All the rest is a kind of epistemological diagram indicating the necessary
conditions for an empirically verifiable formal model to successfully represent
our experience. An important aspect of the Hertz's statement, emphasized by the
diagram, is that the horizontal lines represent the observer's (or agent's) semantic
interaction with the world (i.e., detection, pattern recognition, observation, measurement),
the right vertical column represents the syntactic or formal (usually sequential) manipulations
of the observer, and the left vertical column represents the part of the world (space, time, energy,
and matter) that we choose to model. The separation of semantics (measurement of particular events)
from syntax (the formal model of universal laws) is essential for physical theory.
HP: I often quote von Neumann, although there is general consensus in physics:
| That is, we must always divide the world into two parts, the one being the observed system,
| the other the observer. In the former, we can follow up all physical processes (in principle
| at least) arbitrarily precisely. In the latter, this is meaningless. The boundary between
| the two is arbitrary to a very large extent. ... -- but this does not change the fact
| that in each method of description the boundary must be placed somewhere, if the method
| is not to proceed vacuously, i.e., if a comparison with experiment is to be possible.
|
| John von Neumann,
|'Mathematical Foundations of Quantum Mechanics',
| Translated from the German edition by Robert T. Beyer,
| Princeton University Press, Princeton, NJ, 1955, 1983.

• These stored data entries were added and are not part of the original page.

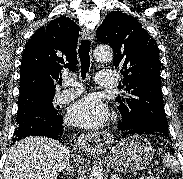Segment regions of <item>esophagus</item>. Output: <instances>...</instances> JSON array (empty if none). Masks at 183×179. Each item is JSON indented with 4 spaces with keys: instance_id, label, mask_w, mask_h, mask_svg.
Instances as JSON below:
<instances>
[{
    "instance_id": "1",
    "label": "esophagus",
    "mask_w": 183,
    "mask_h": 179,
    "mask_svg": "<svg viewBox=\"0 0 183 179\" xmlns=\"http://www.w3.org/2000/svg\"><path fill=\"white\" fill-rule=\"evenodd\" d=\"M82 37L84 39H93V32L89 29H83ZM114 137L112 134L107 132H95V133H87L81 134L78 138V144L85 151L90 153H99L103 149L110 146L113 142Z\"/></svg>"
}]
</instances>
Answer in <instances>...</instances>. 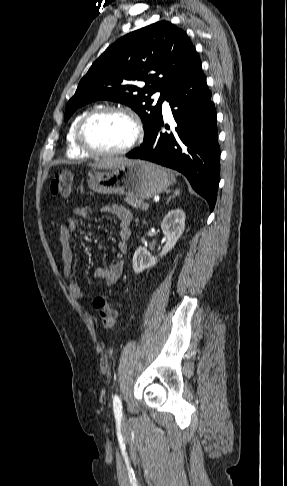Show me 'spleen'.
<instances>
[{"mask_svg":"<svg viewBox=\"0 0 287 486\" xmlns=\"http://www.w3.org/2000/svg\"><path fill=\"white\" fill-rule=\"evenodd\" d=\"M171 179H172L173 182L176 181L175 177L172 174H171Z\"/></svg>","mask_w":287,"mask_h":486,"instance_id":"spleen-1","label":"spleen"}]
</instances>
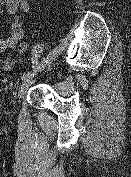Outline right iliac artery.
Returning a JSON list of instances; mask_svg holds the SVG:
<instances>
[{
  "label": "right iliac artery",
  "instance_id": "82829eb1",
  "mask_svg": "<svg viewBox=\"0 0 131 177\" xmlns=\"http://www.w3.org/2000/svg\"><path fill=\"white\" fill-rule=\"evenodd\" d=\"M41 72H44V69H41ZM34 75L32 72L28 71V72H24L23 75L21 76V80H25L26 78L30 77Z\"/></svg>",
  "mask_w": 131,
  "mask_h": 177
}]
</instances>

| Princeton Landmarks in Physics Series, 1996, page 420.
The paragraph concludes:
| Indeed experience only makes statements of this type:
| an observer has made a certain (subjective) observation;
| and never any like this: a physical quantity has a certain value.
|
| JvN, MFOQM, page 420.
HP: The most difficult column is the middle vertical column that is often called
the "epistemic cut" because it separates the subject and object, or better,
the knower from the known. This can never be formalized without losing
its essential function which is to provide the initial conditions for
the formal model. As von Neumann has made clear, if you try to move
the cut left to include the measurement process in the model, then
you must create a new measurement for new initial condition for
the new model now including the old measuring device as part
of the model -- an infinite regress.
HP: This is summary and consequently it is oversimplified.
Before saying more, I would like to know if Peirce makes
a clear distinction or defines an epistemic cut between
the world and the inquirer.
Howard,
I think that it would be fair to say -- in fifty words or less, but who's counting? --
that Peirce treats the lines that we draw between self and other as any other brand
of hypothetical construction, to wit, lines of whose positions we are bound to draw
the consequence of their supposed truth, whereon to abandon, defend, or redraw them.
I have strung a few beads, reflective of
this "particular line of thought" (PLOT),
on the random sampler of threads from my
dissertation that I e-nounced under that
mot "Reflective Interpretive Frameworks".